• [What you are asked to do] Where in the data does the word "online" appear? Find those lines and copy them.

___ Supplied data

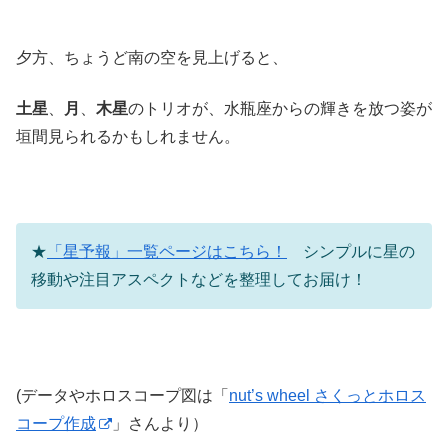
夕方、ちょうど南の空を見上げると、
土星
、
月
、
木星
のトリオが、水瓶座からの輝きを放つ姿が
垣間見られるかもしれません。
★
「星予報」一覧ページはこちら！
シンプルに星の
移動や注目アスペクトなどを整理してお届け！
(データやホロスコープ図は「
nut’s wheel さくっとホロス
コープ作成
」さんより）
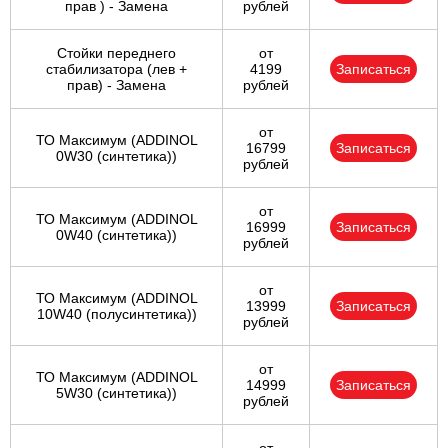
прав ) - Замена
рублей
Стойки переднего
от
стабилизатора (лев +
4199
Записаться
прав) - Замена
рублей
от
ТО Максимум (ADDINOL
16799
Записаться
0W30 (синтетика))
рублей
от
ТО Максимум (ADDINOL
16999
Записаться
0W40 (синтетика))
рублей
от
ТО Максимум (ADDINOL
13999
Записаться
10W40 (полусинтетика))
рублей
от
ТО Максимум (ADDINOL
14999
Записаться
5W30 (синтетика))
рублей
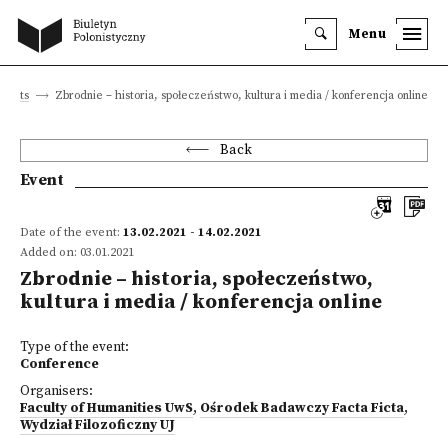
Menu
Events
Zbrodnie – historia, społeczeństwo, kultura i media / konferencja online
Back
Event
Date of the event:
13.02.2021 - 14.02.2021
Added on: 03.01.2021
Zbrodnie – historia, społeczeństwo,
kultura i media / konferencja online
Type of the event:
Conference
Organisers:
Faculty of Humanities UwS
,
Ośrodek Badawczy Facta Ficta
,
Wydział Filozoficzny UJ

______

• [Response to the exercise]
Zbrodnie – historia, społeczeństwo, kultura i media / konferencja online
kultura i media / konferencja online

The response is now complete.